Only one span of the listing below is wanted: the lines from the one with "besonders an der" through the one with "einzigen langen Haare", reproduced exactly, both ends kept.
*** INFORMATION PROVIDED
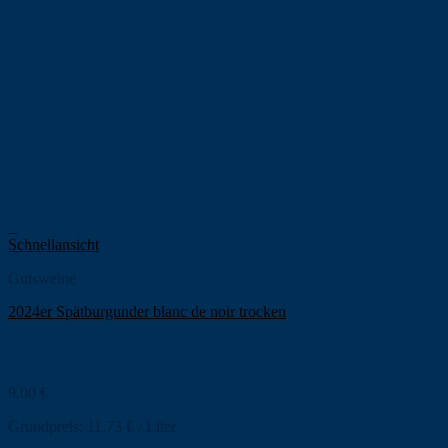
+
Schnellansicht
Gutsweine
2024er Spätburgunder blanc de noir trocken
9,00
€
Grundpreis:
11,73
€
/
Liter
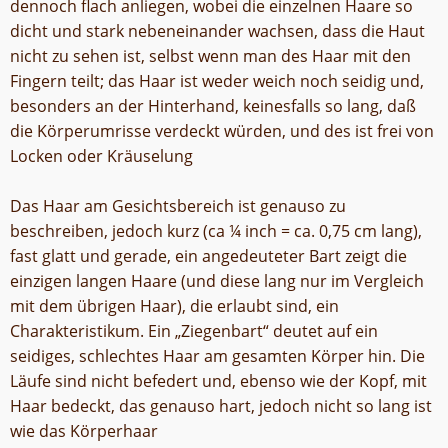
dennoch flach anliegen, wobei die einzelnen Haare so
dicht und stark nebeneinander wachsen, dass die Haut
nicht zu sehen ist, selbst wenn man des Haar mit den
Fingern teilt; das Haar ist weder weich noch seidig und,
besonders an der Hinterhand, keinesfalls so lang, daß
die Körperumrisse verdeckt würden, und des ist frei von
Locken oder Kräuselung
Das Haar am Gesichtsbereich ist genauso zu
beschreiben, jedoch kurz (ca ¼ inch = ca. 0,75 cm lang),
fast glatt und gerade, ein angedeuteter Bart zeigt die
einzigen langen Haare (und diese lang nur im Vergleich
mit dem übrigen Haar), die erlaubt sind, ein
Charakteristikum. Ein „Ziegenbart“ deutet auf ein
seidiges, schlechtes Haar am gesamten Körper hin. Die
Läufe sind nicht befedert und, ebenso wie der Kopf, mit
Haar bedeckt, das genauso hart, jedoch nicht so lang ist
wie das Körperhaar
******
- TASK OUTPUT:
besonders an der Hinterhand, keinesfalls so lang, daß
die Körperumrisse verdeckt würden, und des ist frei von
Locken oder Kräuselung
Das Haar am Gesichtsbereich ist genauso zu
beschreiben, jedoch kurz (ca ¼ inch = ca. 0,75 cm lang),
fast glatt und gerade, ein angedeuteter Bart zeigt die
einzigen langen Haare (und diese lang nur im Vergleich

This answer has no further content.